Les bédéistes François Lapierre et Jean-Paul Eid ont fait équipe avec Tzara, que l’on connaît comme photographe, pour nous livrer cet excellent diptyque qui se passe à Ville-Marie en 1642. Le premier album est centré sur le personnage de Gauthier, jeune colon français qui se liera d’amitié avec des Algonquins des Trois-Rivières et qui servira d’interprète à la bande de Jeanne Mance et Paul de Maisonneuve. Cette histoire-là nous est donc racontée du point de vue des colons. Le deuxième album, Osheaga, se passe durant la même période et avec les mêmes personnages en toile de fond, mais l’histoire nous est contée du point de vue des tribus algonquines et iroquoises ; un récit centré cette fois sur le jeune Akou. Un très bon flash scénaristique de Lapierre et Tzara, qui fait son effet. Le duo évite le piège de la « leçon » d’histoire, malgré les nombreuses références historiques (375e anniversaire de Montréal oblige !), tout en nous narrant deux histoires d’amour. Les dessins, magnifiques, sont autant de tableaux vivants de cette histoire. Du très bel ouvrage.

À chacun sa sirène

Calypso
Cosey
Futuropolis
102 pages
3 étoiles et demie

L’album de Cosey qui a remporté le grand prix d’Angoulême en début d’année nous est enfin parvenu cet automne. Une histoire savoureuse qui met en scène un certain Gus, ouvrier proche de la retraite, qui renouera avec un amour de jeunesse devenue une star hollywoodienne déchue.
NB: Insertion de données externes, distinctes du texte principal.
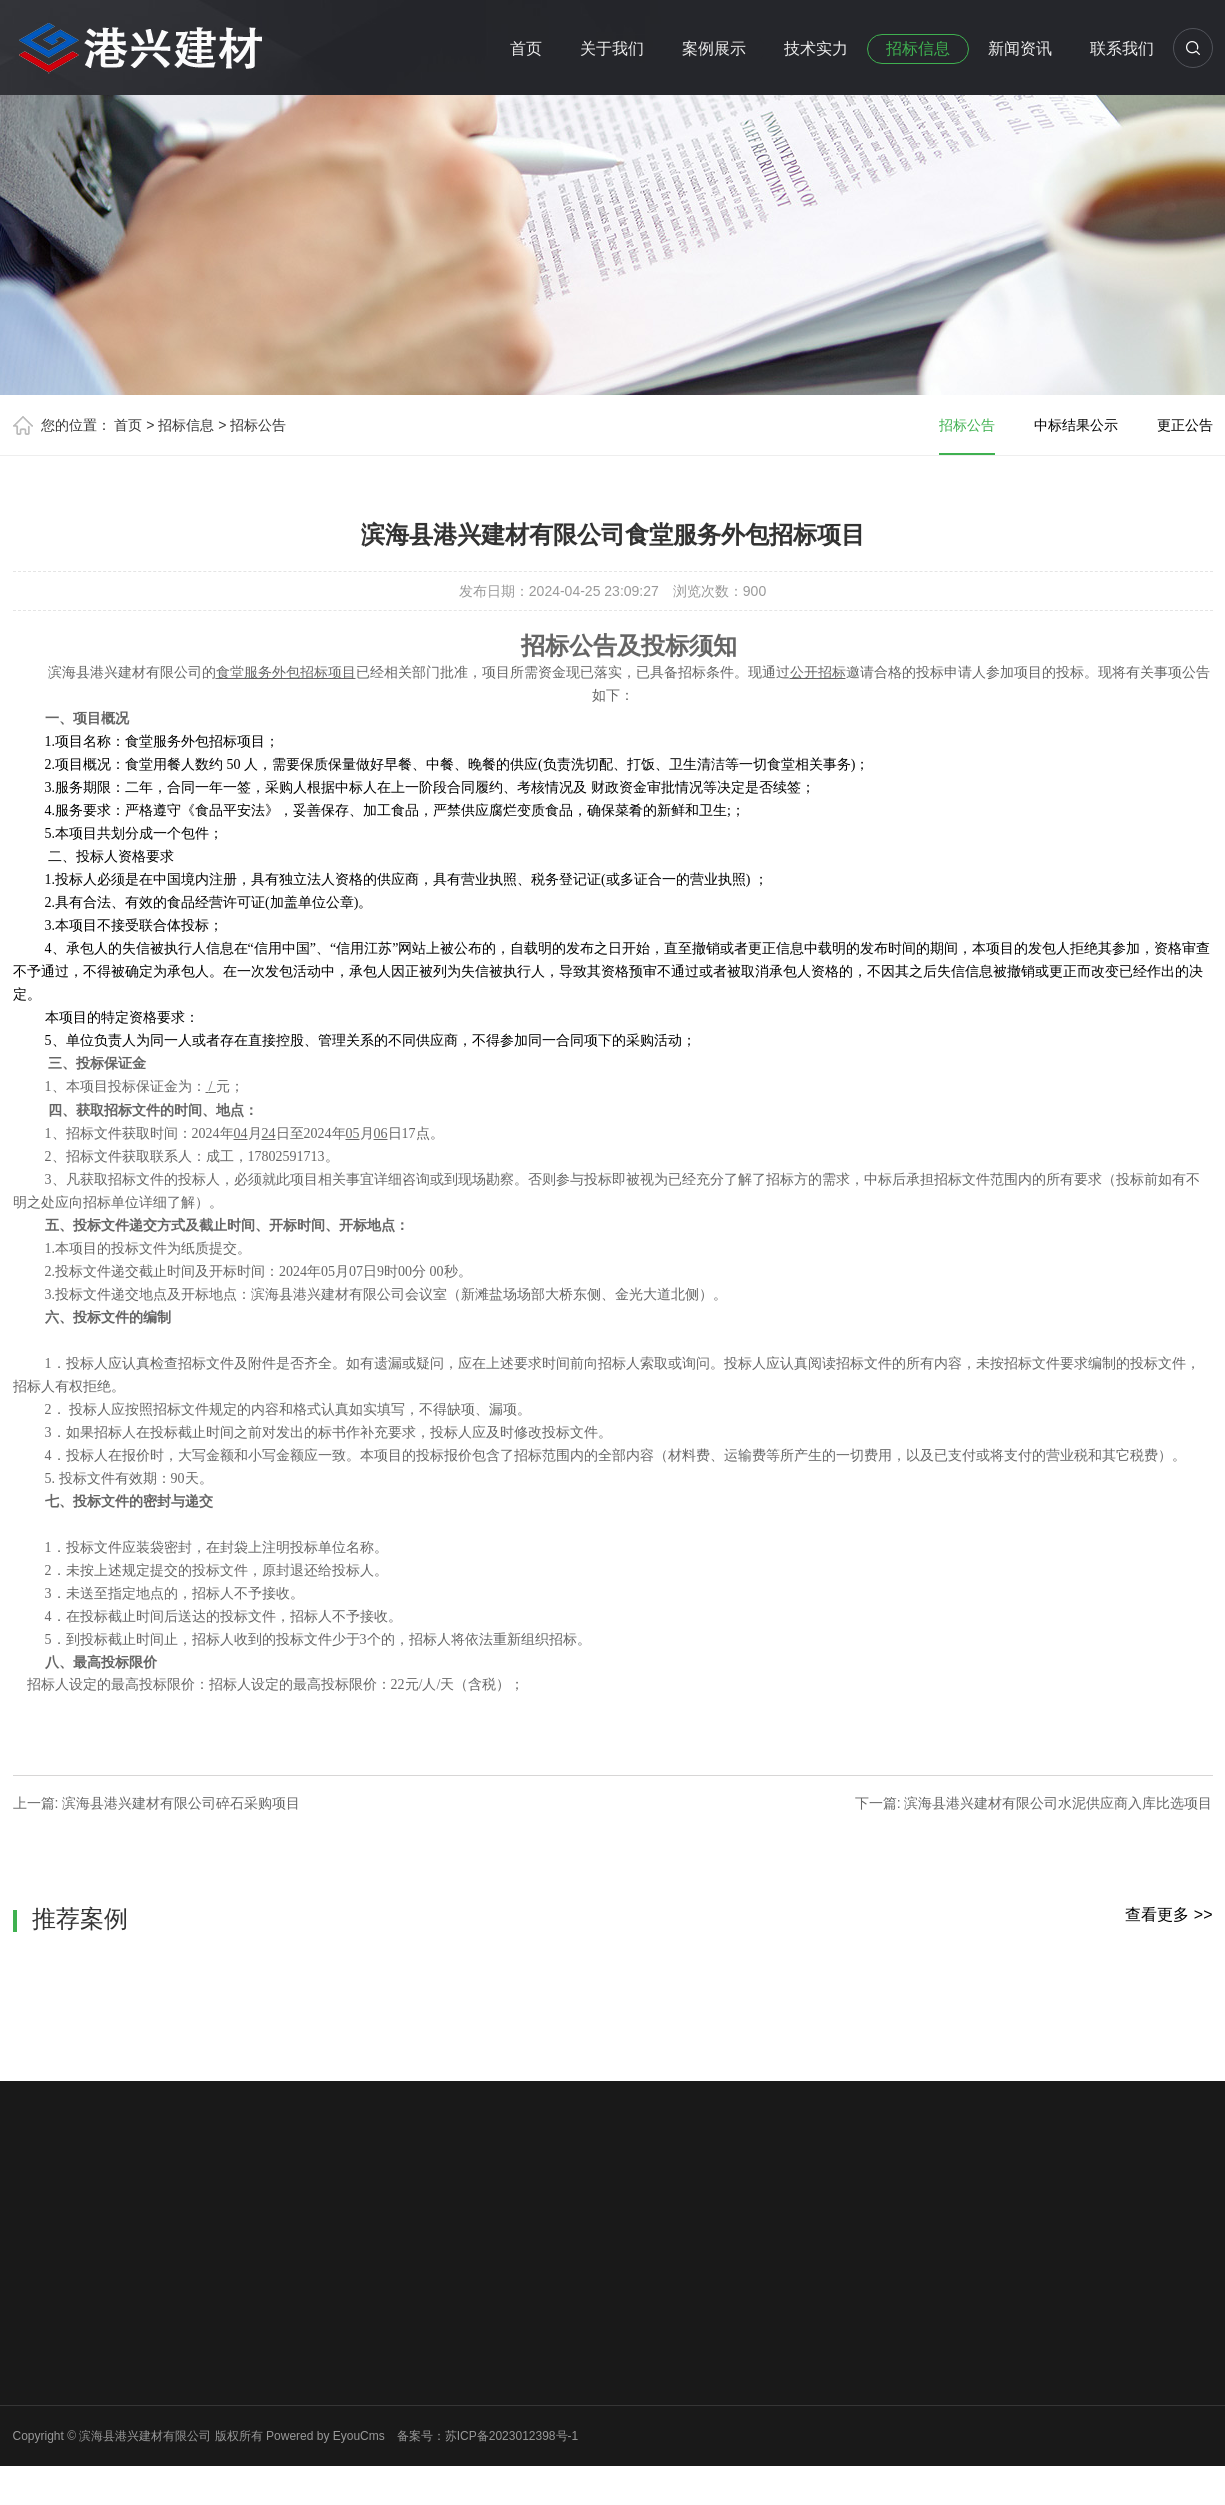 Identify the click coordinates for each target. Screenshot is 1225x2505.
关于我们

Georgia Gould, admirée de tous pour son rôle dans le film Calypso, est de retour sur sa terre natale suisse pour soigner ses dépendances. C’est là que Gus ira la retrouver avec l’un de ses amis. L’ex-star vieillissante, qui se rend compte que son médecin (qui gère ses affaires) l’escroque, demandera à Gus de simuler son kidnapping et de réclamer une rançon. Un rare album en noir et blanc du coloré Cosey (créateur de la série Jonathan), qui nous happe avec une histoire à moult rebondissements. Un récit qui aborde avec beaucoup de tendresse ses personnages à l’hiver de leur vie. Avec pour toile de fond une histoire d’amour qui n’aura jamais lieu. Les dessins imprimés sur papier cartonné sont sublimes. À ne pas rater !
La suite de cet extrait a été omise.